**WHAT THE TASK REQUIRES:** From the listing below, copy every line with the word "Producten".

**INFORMATION:**

——————

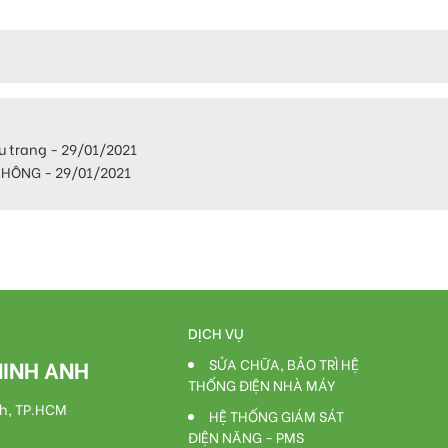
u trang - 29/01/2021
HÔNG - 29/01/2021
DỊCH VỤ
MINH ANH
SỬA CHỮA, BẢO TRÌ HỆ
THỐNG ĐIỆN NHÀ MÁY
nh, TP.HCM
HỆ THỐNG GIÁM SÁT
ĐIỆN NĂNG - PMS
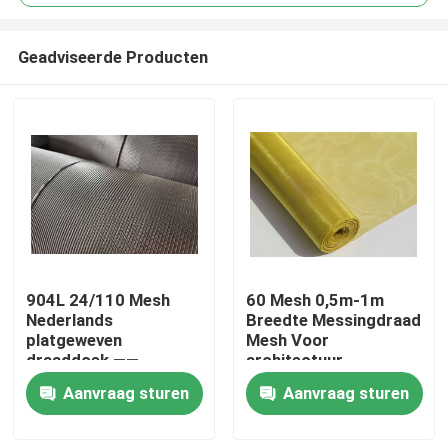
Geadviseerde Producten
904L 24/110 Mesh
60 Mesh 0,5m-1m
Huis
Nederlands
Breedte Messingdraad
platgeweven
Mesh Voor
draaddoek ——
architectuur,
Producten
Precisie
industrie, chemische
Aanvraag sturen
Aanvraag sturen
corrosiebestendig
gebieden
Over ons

——————

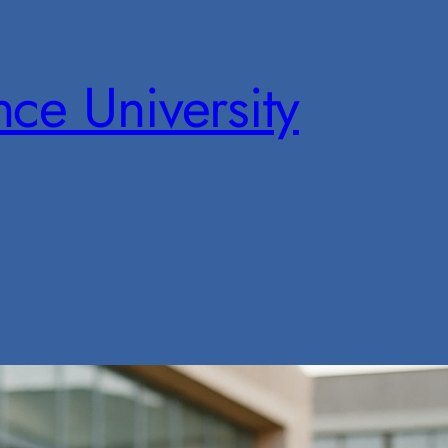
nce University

——————

**REPLY:**
Geadviseerde Producten
Producten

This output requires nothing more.